• [WORK ITEM]
The required output is the exact run of lines from the one that contains "Laurence Annez" to the end of the data, with every picture left out.

[Page-level text extractions]
>>

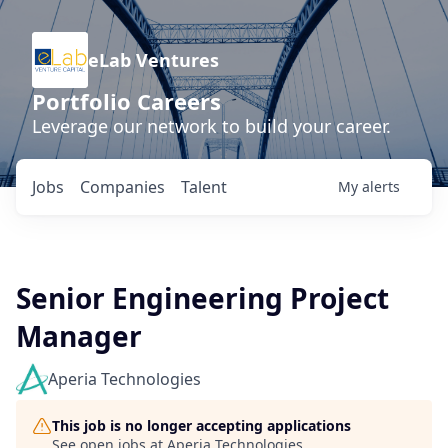
eLab Ventures
Portfolio Careers
Leverage our network to build your career.
Jobs
Companies
Talent
My
alerts
Senior Engineering Project
Manager
Aperia Technologies
This job is no longer accepting applications
See open jobs at
Aperia Technologies
.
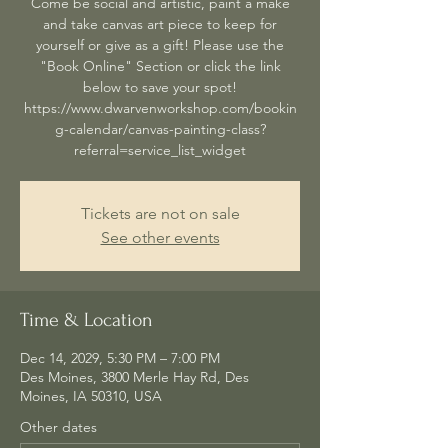
Come be social and artistic, paint a make
and take canvas art piece to keep for
yourself or give as a gift! Please use the
"Book Online" Section or click the link
below to save your spot!
https://www.dwarvenworkshop.com/bookin
g-calendar/canvas-painting-class?
referral=service_list_widget
Tickets are not on sale
See other events
Time & Location
Dec 14, 2029, 5:30 PM – 7:00 PM
Des Moines, 3800 Merle Hay Rd, Des
Moines, IA 50310, USA
Other dates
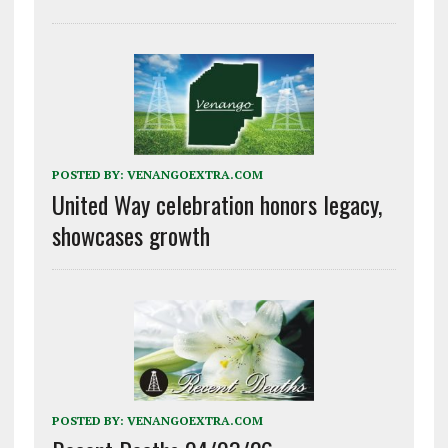
POSTED BY:
VENANGOEXTRA.COM
United Way celebration honors legacy,
showcases growth
POSTED BY:
VENANGOEXTRA.COM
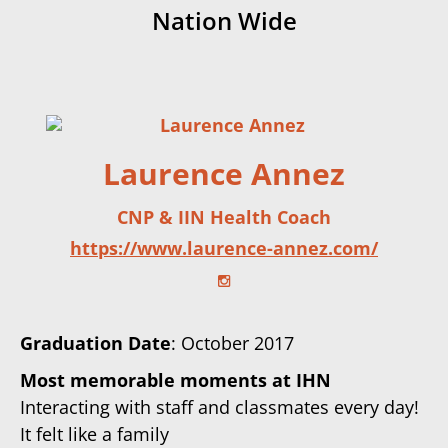
Nation Wide
Laurence Annez
CNP & IIN Health Coach
https://www.laurence-annez.com/
Graduation Date
: October 2017
Most memorable moments at IHN
Interacting with staff and classmates every day!
It felt like a family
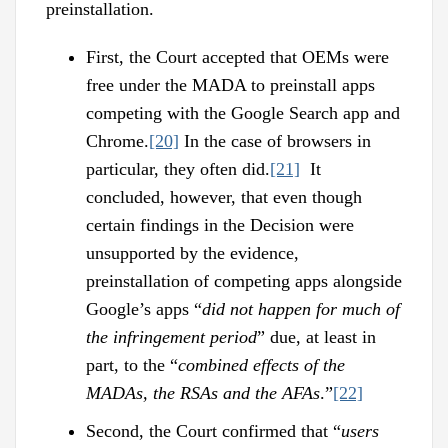
preinstallation.
First, the Court accepted that OEMs were
free under the MADA to preinstall apps
competing with the Google Search app and
Chrome.
[20]
In the case of browsers in
particular, they often did.
[21]
It
concluded, however, that even though
certain findings in the Decision were
unsupported by the evidence,
preinstallation of competing apps alongside
Google’s apps “
did not happen for much of
the infringement period
” due, at least in
part, to the “
combined effects of the
MADAs, the RSAs and the AFAs
.”
[22]
Second, the Court confirmed that “
users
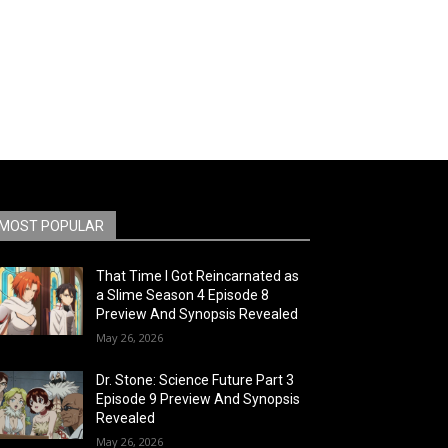
MOST POPULAR
That Time I Got Reincarnated as
a Slime Season 4 Episode 8
Preview And Synopsis Revealed
May 26, 2026
Dr. Stone: Science Future Part 3
Episode 9 Preview And Synopsis
Revealed
May 26, 2026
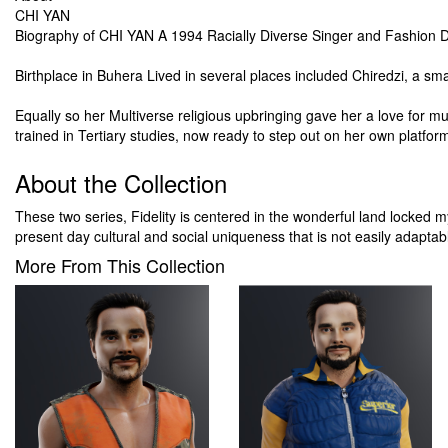
CHI YAN
Biography of CHI YAN A 1994 Racially Diverse Singer and Fashion D
Birthplace in Buhera Lived in several places included Chiredzi, a sm
Equally so her Multiverse religious upbringing gave her a love for mu
trained in Tertiary studies, now ready to step out on her own platfor
About the Collection
These two series, Fidelity is centered in the wonderful land locked
present day cultural and social uniqueness that is not easily adapt
More From This Collection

<<

• [TASK ANSWER]
Laurence Annez
CNP & IIN Health Coach
https://www.laurence-annez.com/
Graduation Date
: October 2017
Most memorable moments at IHN
Interacting with staff and classmates every day!
It felt like a family
preinstallation.
First, the Court accepted that OEMs were
free under the MADA to preinstall apps
competing with the Google Search app and
Chrome.
[20]
In the case of browsers in
particular, they often did.
[21]
It
concluded, however, that even though
certain findings in the Decision were
unsupported by the evidence,
preinstallation of competing apps alongside
Google’s apps “
did not happen for much of
the infringement period
” due, at least in
part, to the “
combined effects of the
MADAs, the RSAs and the AFAs
.”
[22]
Second, the Court confirmed that “
users
MOST POPULAR
That Time I Got Reincarnated as
a Slime Season 4 Episode 8
Preview And Synopsis Revealed
May 26, 2026
Dr. Stone: Science Future Part 3
Episode 9 Preview And Synopsis
Revealed
May 26, 2026
CHI YAN
Biography of CHI YAN A 1994 Racially Diverse Singer and Fashion D
Birthplace in Buhera Lived in several places included Chiredzi, a sm
Equally so her Multiverse religious upbringing gave her a love for mu
trained in Tertiary studies, now ready to step out on her own platfor
About the Collection
These two series, Fidelity is centered in the wonderful land locked
present day cultural and social uniqueness that is not easily adapt
More From This Collection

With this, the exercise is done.